Have a healthy, happy, and creative new year!
Happy New Year, Debbie! Indeed, Auld Lang Syne.
Meeting 4 out of 7 goals is still a fair amount in my book. FWIW creating a box set is good, actionable goal and can pay some great marketing dividends.
Going into 2025 my goals are:
1. Finish Fine Me Deadly and publish it by mid-year.
2. Produce another novel this year.
3. Begin biweekly blogging on my own website, alternating weeks with my TKZ posts.
4. Undertake an overdue study and practice of sentence-level writing craft, to help improve and make my description and narrative more engaging. I have this goal every year, and every year I end up focusing on a different aspect of fiction craft.
5. Level up my mailing list—grow it, engage it more.
Happy New Year, Dale!
Thanks for the encouragement about box sets.
Two novels in one year is ambitious but you’ll do it. Your other goals are SMART, as Terry mentioned above.
The education never ends, does it? That’s why writing is always interesting and challenging.
Happy New Year, Debbie, and thanks for sharing the info about Auld Lang Syne.
I had 25 writing goals for 2024. (My first goal for 2025 is to cut down on the number of goals! ) I met some of them, some if missed, other things happened that weren’t even on the list.
In 2025, I’ll be concentrating on the second book in the Lady Pilot-in-Command series, continuing to do monthly interviews on my blog, go to at least one writing conference, and become a part of at least one middle grade author group. Oh yeah, and do a better job of marketing. Whew.
HNY, Kay! Wow, 25 goals??? I’m in awe.
As you say, goals can change. Unexpected opportunities come up that are worth pursuing more than your original list.
Knowing you, my friend, next December you’ll report back with every item checked off…except maybe marketing! 😉
I am not generally a new year’s resolution person. I am a check list person though.
In November, my goals were radically changed when my wife of 35 years died of a heart attack. Now my goals are to take care of my children and set up keeping a roof over their heads. It has been an adventure. Nothing like a cold jolt of reality to focus your life.
I have told a few stories from my pizza delivering. It has been adventure and half of my life. Along the way various people have said I should write them down. I started about a decade ago. I had 20,000 words down when the site I was using for editing up and died and took my work with it. My backup wasn’t as good as I thought. Embarrassing for an IT guy. GOAL 2025: Finish that book. GOAL 2025: Retire from the pizza biz. My knees say it is time to stop.
See you all here in 365.
To show my age. Same bat time, same bat chanel.

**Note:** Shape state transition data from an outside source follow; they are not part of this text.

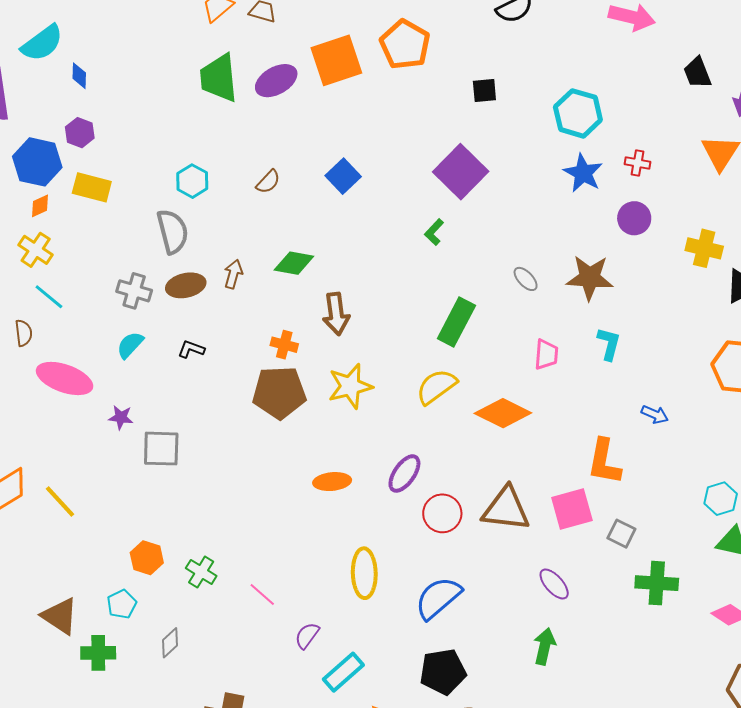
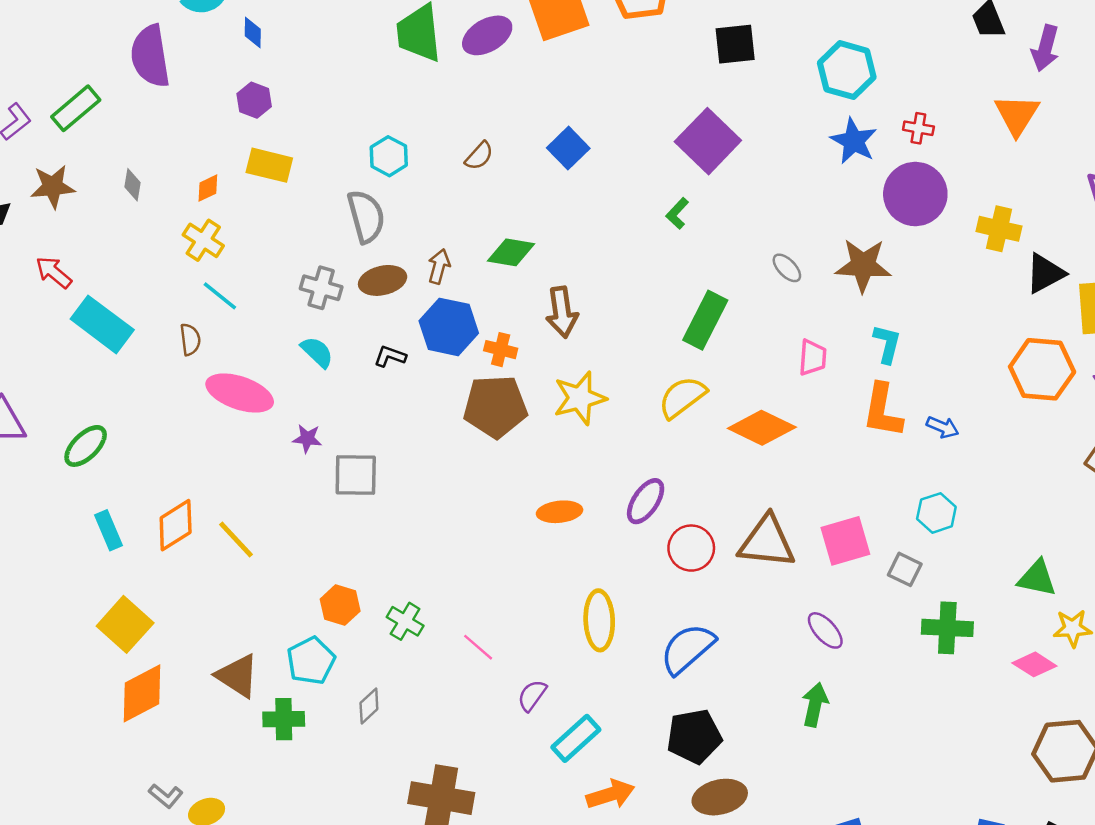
black square: (484, 90) -> (735, 44), size x1.4
blue hexagon: (37, 162) -> (449, 327), moved
purple circle: (634, 218) -> (915, 194), size x1.6
cyan semicircle: (130, 345) -> (317, 352), turned 92
orange L-shape: (604, 462) -> (883, 411), moved
cyan hexagon: (721, 499) -> (936, 513), moved
cyan pentagon: (122, 604) -> (311, 661), size x1.4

Oh, Alan, I’m so sorry about your wife. What a blow. Hugs to you and your family.
Hope you find comfort in finishing your pizza diaries. You’ve shared a few stories here at TKZ and they’re terrific. By the time your wife’s Yahrzeit occurs next November, may your book be complete and serve to honor her memory.
So sorry to hear about your wife, Alan. Best wishes for finishing that book in 2025. I’m looking forward to reading it.

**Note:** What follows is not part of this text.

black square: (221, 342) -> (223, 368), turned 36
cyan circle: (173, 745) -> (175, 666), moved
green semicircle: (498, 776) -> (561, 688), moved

Very sorry to hear about your wife’s death, Alan.
Here’s hoping you finish that book next year—I’d love to read it.
Sorry, Alan. May the new year bring peace and consolation and many pleasant memories. May your writing shine a light for all of us.
So sorry, Alan!
Best wishes to you & your family as you draw together & navigate 2025.
💕
Alan, my sincerest condolences in your loss.
I made some of my goals — published my 8th Angela Richman mystery, A SCARLET DEATH, and finished the first book in a new series, SEX AND DEATH ON THE BEACH. That mystery is set in Florida. I wanted to write again about my adopted state. Both books are with my London publisher, Severn House. I also wrote a short story for a Crippen & Landrue anthology.

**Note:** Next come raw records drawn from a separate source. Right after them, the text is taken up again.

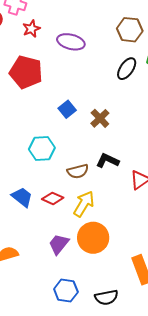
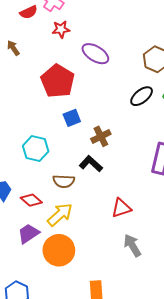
red pentagon: (26, 72) -> (58, 81), moved
black L-shape: (107, 161) -> (91, 164), moved
purple trapezoid: (59, 244) -> (28, 234), moved

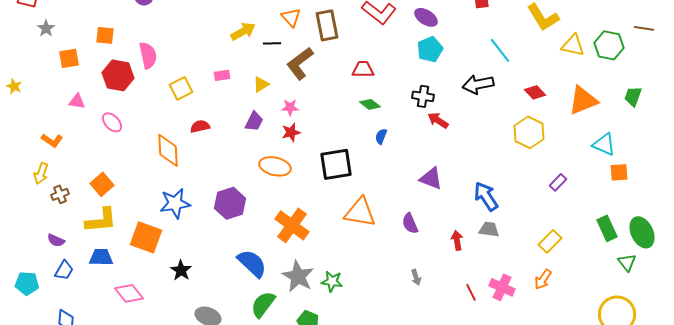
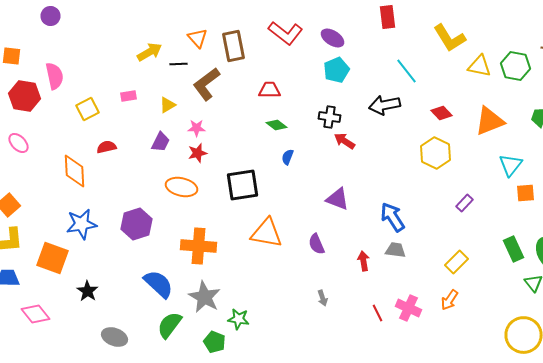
cyan triangle: (604, 144) -> (510, 165), turned 45
orange cross: (292, 225) -> (198, 246), turned -32
green star: (332, 281) -> (238, 319), moved

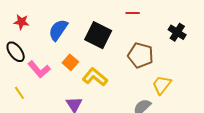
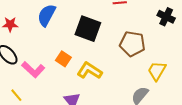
blue semicircle: (58, 30) -> (47, 15), moved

Two major failures: more promotion on Facebook, more use of Bluesky. I hope to do better next year.
Loved the history of Auld Lang Syne and Rod Stewart singing it.
Thanks to the TKZ readers and bloggers. I learn so much from you.
Way to go, Elaine! Year in, year out, you’ve steadily turned out great books in several series. Exciting to hear you have a new one coming out. Florida is fertile ground for crime novels.
HNY!
Hey, Debbie! Thanks for this. I am also making myself do more promo stuff in the new year. You’ve been great this year and I hope to make you proud in 2025…
Tracey, great to hear you! It’s a joy to keep in touch with a First Page Critique veteran who perseveres as you’ve done.
Happy New Year and best wishes for successful promotion in 2025 of your acting, music, and writing!
I rarely set goals, being content in retirement to stumble from day to day, getting a few things done. Despite my lacking a goal and a co-author, the colonnades of 2024 saw the publication of my treatise on “The Guardienne,” that problematic genius at the heart of our Unconscious, which, it turns out, “has consciousness of its own,” as C G Jung put it. It’s early days, still, for the book, which Self-Publishing Review referred to as: “Compassionate… innovative… eye-opening… bold… wide-ranging. ★★★★”
Goals for 2025:
1) Finish my Mystery/Romance/Western novel.
2) Study the next logical question, “How the hell can an alcoholic stop drinking?”
3) Write another monograph for ResearchGate, “Schizophrenia and the Guardienne.”
4) A monograph on “Catcher in the Rye” and its obvious theme.
5) A thriller based on a 1924 case of possession.
6) Back-adapt my WWII thriller to film.
7) Finish 2 or 3 of “House of a Thousand Spiders,” “Going to Ground,” “The Carpenter’s Cup,” “Dirk’s Dark Circus,” “E_sex Chapel,” “Obliterator .850,” or “Temple of the Permutants.”
8) Perform my latest play, “Shake, Willy,” as a reading.
9) I’ve just discovered a trove of rather dark stories on my hard drive. I plan to publish them in 2025.
10) Start my last novel, “Mine is the Morning.”
J, congratulations on publication of The Guadienne! I bet you’ll “stumble” through your ambitious list of projects very successfully.
Happy New Year!
2024 has been so crazy, here I sit–less than 1.5 hours before it becomes 2025 (and being annoyed by all the people popping off fireworks all around the complex), and I haven’t even had time to sit down and think out my goals for 2025. But I can say generally that one goal is to write & publish the second historical mystery in my co-written series, and I have a LOT to learn about the business side of writing–all aspects–marketing, promo, keeping records, etc etc etc. And somehow, I don’t know how, find time to work on a solo writing project as well. And find more time for research.
Also generically, I will say I want to be better organized in 2025 because that will aid me in all areas of my life, including writing.
Happy New Year to the TKZ community and may your 2025 be awesome and filled with goals achievement!
Happy New Year, Brenda!
Being overwhelmed with too much to do and too little time to do it is a familiar feeling. That can also lead to discouragement and burnout.
Try breaking down large tasks into small, bite-size jobs. Organize ONE drawer, not the entire office. Read ONE article about your gigantic research topic. Write ONE page or even ONE paragraph.
Tomorrow, do the same, and the next day, and the next.
Once a week, take stock of what you’ve done. Some weeks will be lousy, some will be pretty darn good. Over the next 365 days, you’ll find you accomplished more than you realized. As long as you keep putting one foot in front of the other, you make progress.
See ya back here next December with your list of checked-off items.